Two foot media are the electronic devices that we input info on and get info back—usually we think of this as our computer but it can also be our cell phone or a gaming device. Ten foot media is “passive” media as we don’t interact with it but just soak up its output—television is the best example but radio is another example. As such, Boutin makes an interesting argument as electronics companies are indeed naively trying to converge too quickly so that our PCs are our TVs and vice versa as one big catch-all media center.
But Boutin is naive also though because he laughs at the current models, not imagining that there could be new models for multi-purpose home media in the future: literally, if you split the difference between 2 feet and 10 feet, you get 6 feet, right? It should be obvious that maybe not in 5 or 10 years but certainly in say 20 or 30 years, our computers are not going to be the same as they are now and neither will our TVs. Should electronics manufacturers just complacently keep making the same kind of product for decades? They can’t and they won’t. Remember that the original computers that were made in the 1950s were the size of a bedroom and when computer screens came into the picture, they only showed letters and numbers (no graphics). Before the 1990s, there was no World Wide Web and before the 1970s, there was no Internet, much less cell phones. So again, why should the technology we have now stay as it is for decades to come? Even as you sit reading this, many tech geeks are working on wrecking the models that we have for electronic devices- most of them will fail but some of them are going to revolutionize the industry in ways that we can’t imagine now.

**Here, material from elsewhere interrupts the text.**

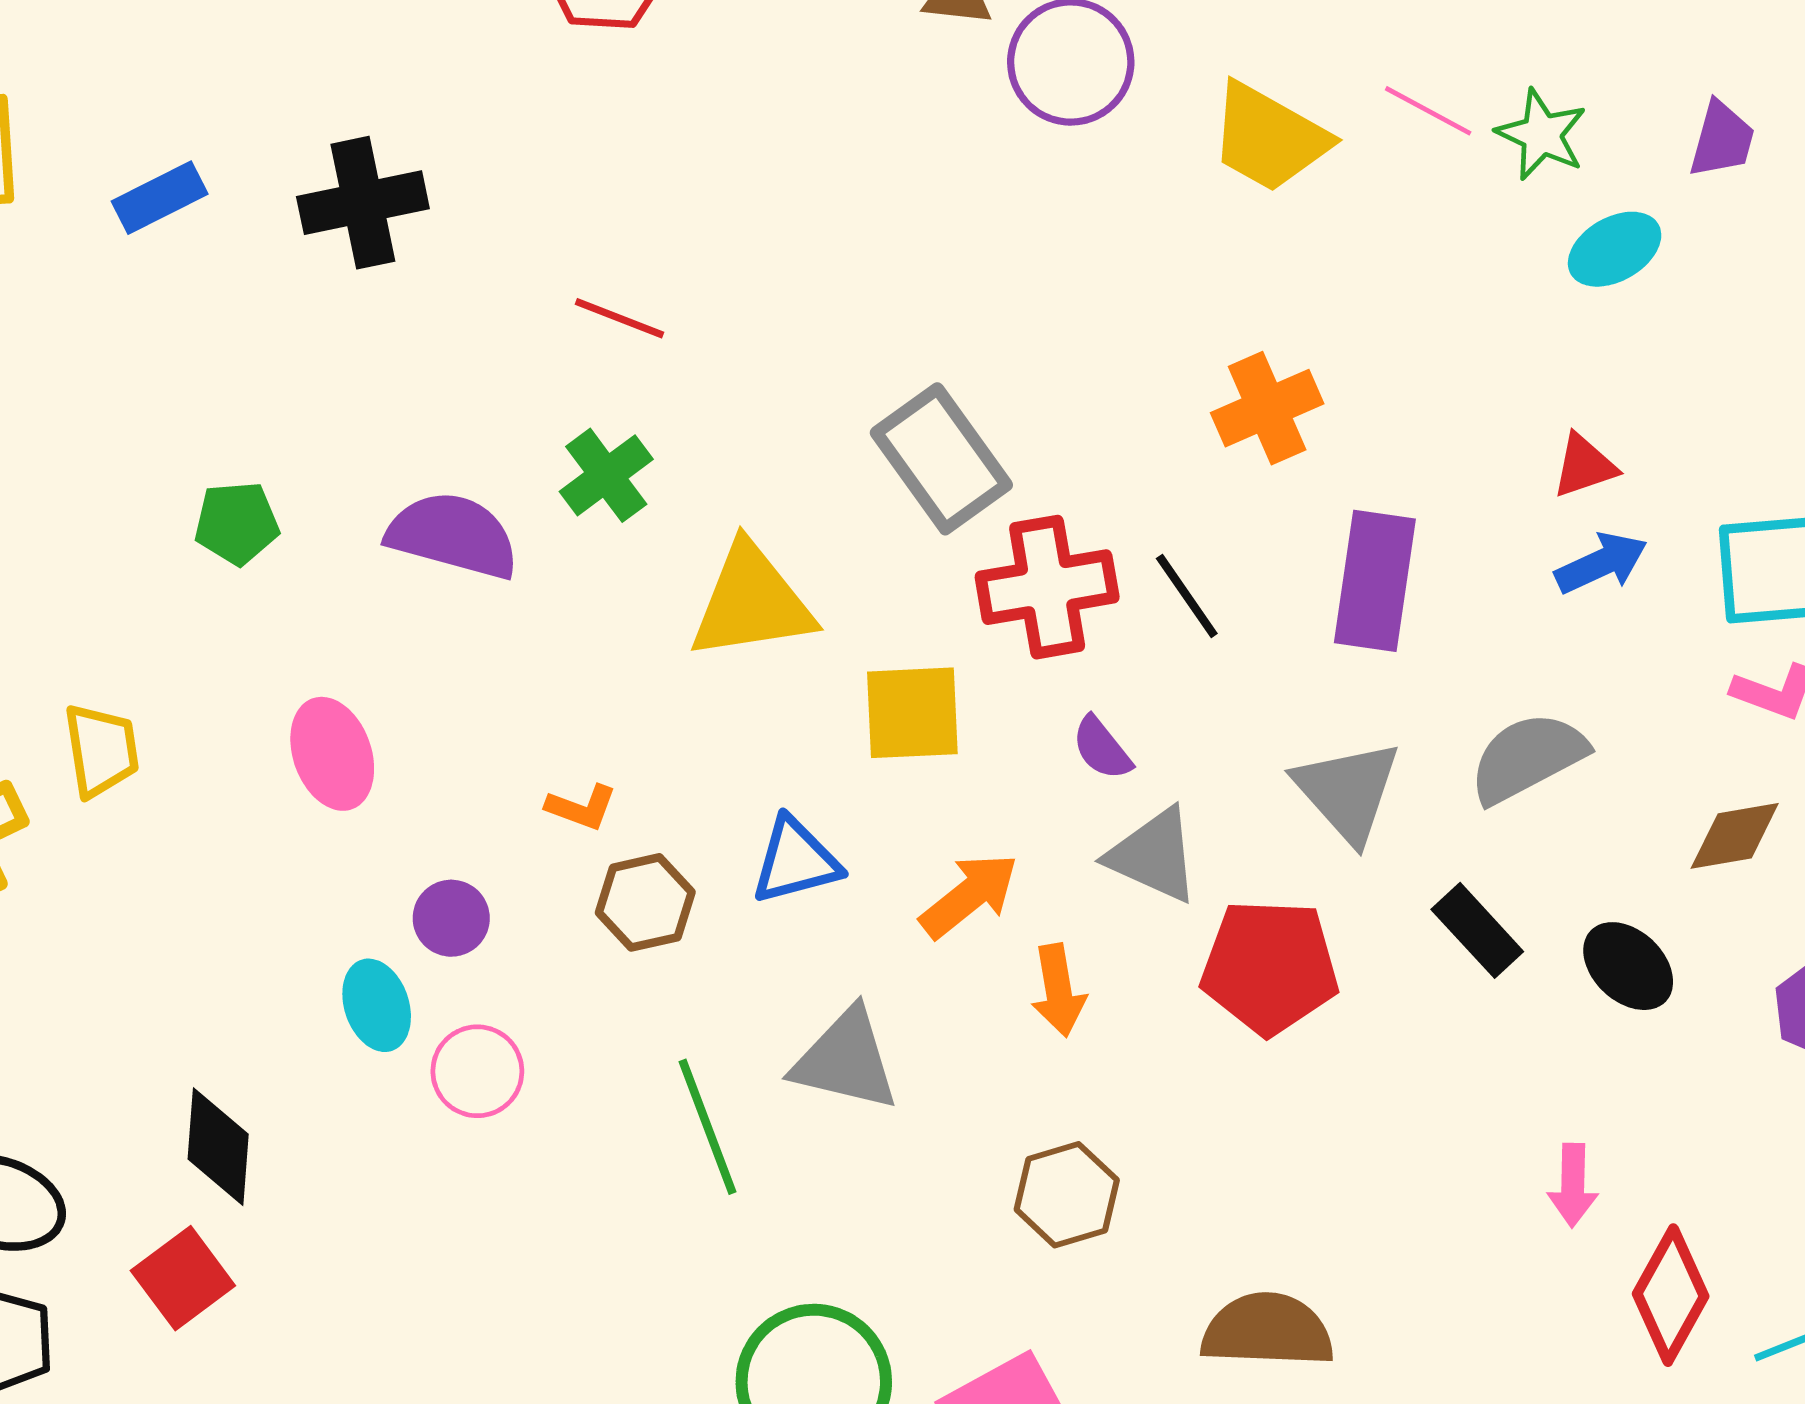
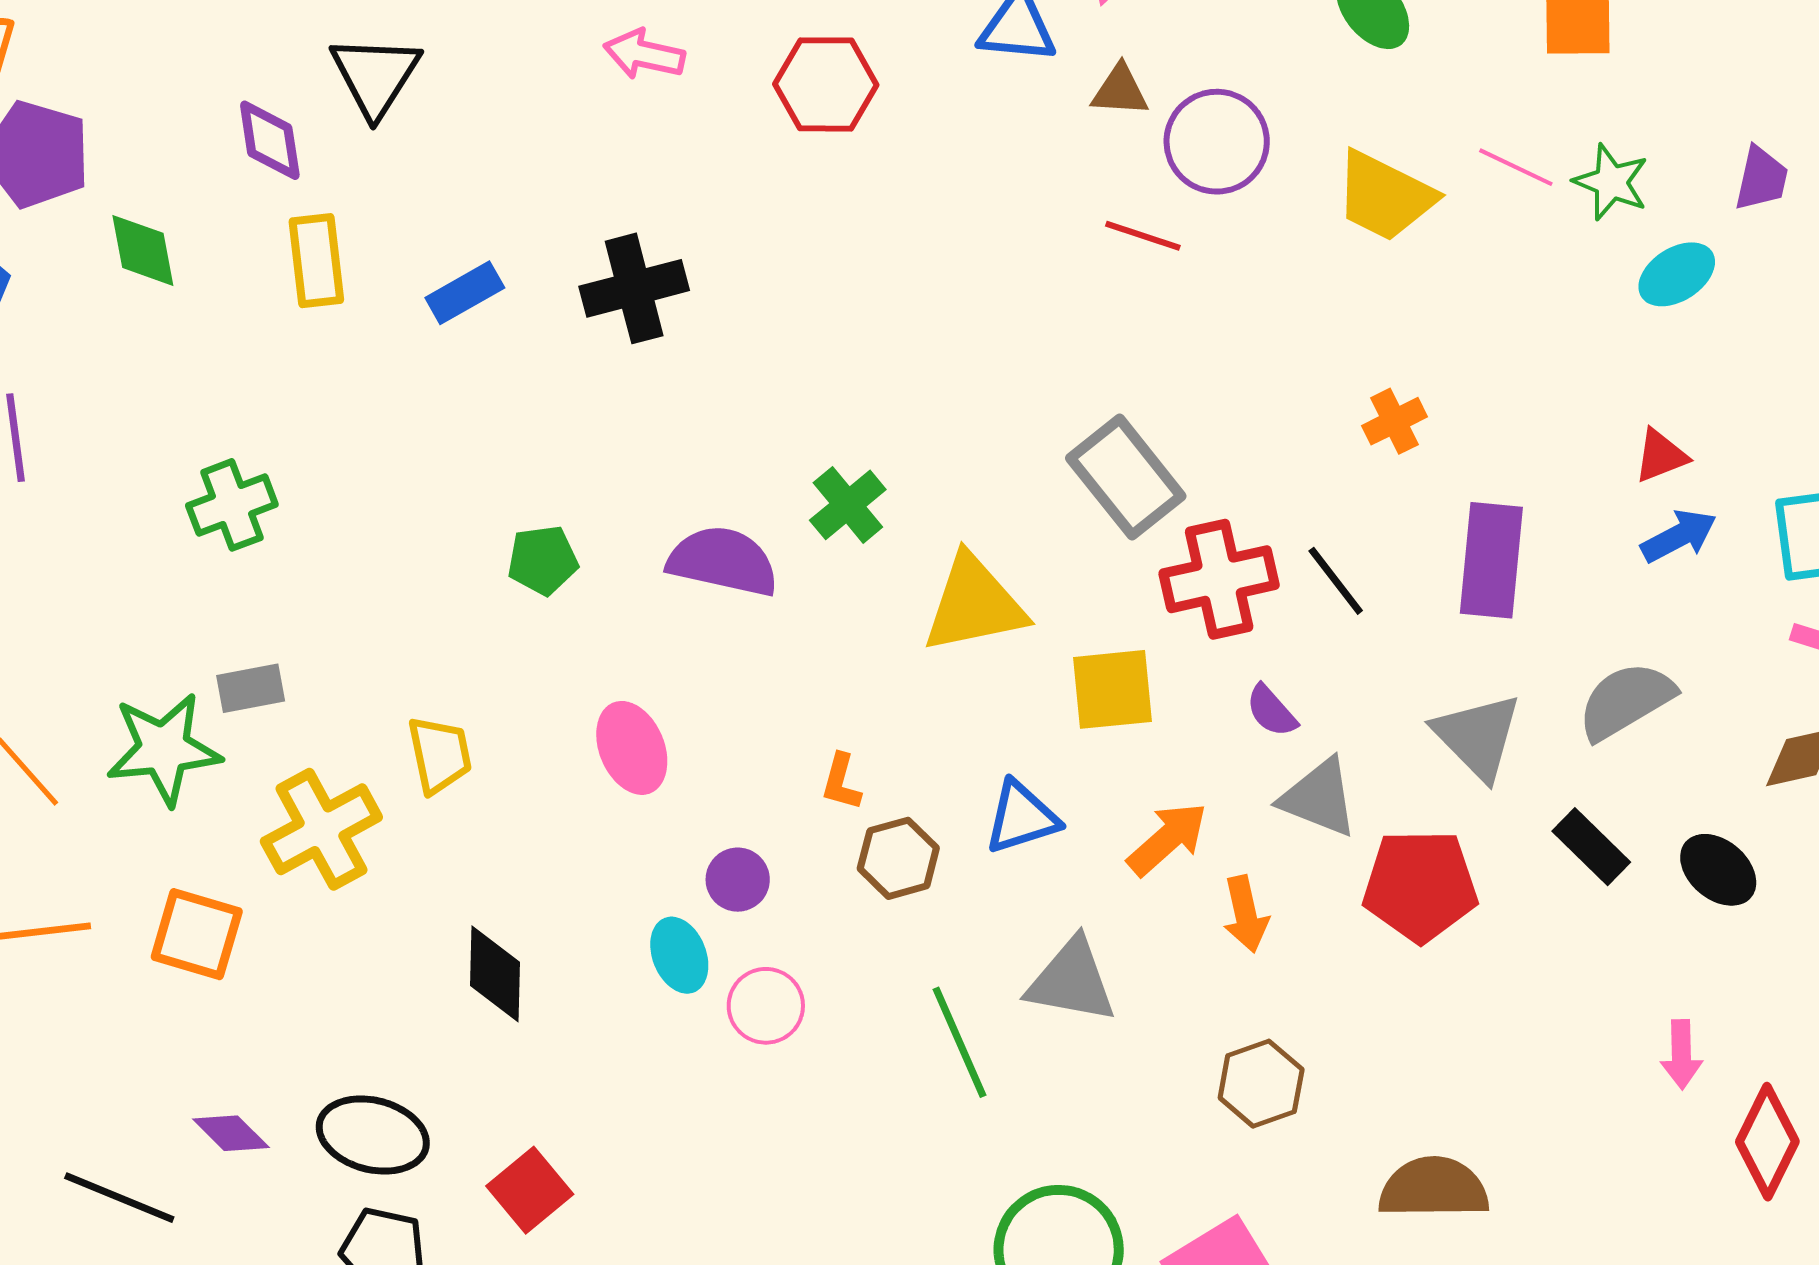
red line: (620, 318) -> (1143, 236), moved
orange cross: (1267, 408) -> (1394, 421), size x0.7
orange L-shape: (581, 807) -> (841, 782), turned 88
black diamond: (218, 1147) -> (495, 974), moved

Which leads to another point. Many articles have been trying to push the idea that we’re entering a post-PC era. With cell phones, MP3 players, Blackberries providing our connected needs in a portable way, the personal computer is already seen as a relic in some circles. But it ain’t! Too many of us still use PCs for so much in our lives but you can see where this is going. Electronics companies not to mention information providers and entertainment companies are salivating over the opportunity to use the little devices to deliver info and make profits from people willing to buy it, be it music or videos or software applications. They will find a way sooner or later and already, they’re raking in millions of dollars selling cellphone rings and songs through them.
But beware… just because you still media on a little device, consumers aren’t going to buy it up. A recent L.A. Times article (No Big Demand For Small Screen) reveals:
“About half of young adults and 4 in 10 teenagers said they were uninterested in watching television shows or movies on computers, cellphones or hand-held devices such as video iPods, the poll found. While more than 2 out of 5 teens and young adults indicated they were open to viewing this kind of content online, only 14% of teenagers said they wanted to watch television on a cellphone, and 17% said they would view programs on an iPod.”
Why aren’t they flocking like lemmings to these little gadgets? Price and quality of the services. The first problem will get solved as the providers figure out that they can get better profits by offering more reasonable deals (why pay double what you do on iTunes for a song to go on your phone?). The second problem will take longer to fix. Even PC video is many times a dodgy prospect with a high-speed connection. Granted that the survey the article cites is just one but this isn’t the first time that similar results were found in other surveys. No surprise—this is a new, still burgeoning field so it’s bound to take time to catch on. I wasn’t around to experience it myself but it’s hard to imagine today that everything was once in black and white and could only be seen when it was broadcast (before VCRs or Tivo).
All of which seems to bolster Boutin’s argument that all the fancy new devices that are trying to cram in as much media as possible aren’t getting much love. That’s definitely true today but it won’t be tomorrow.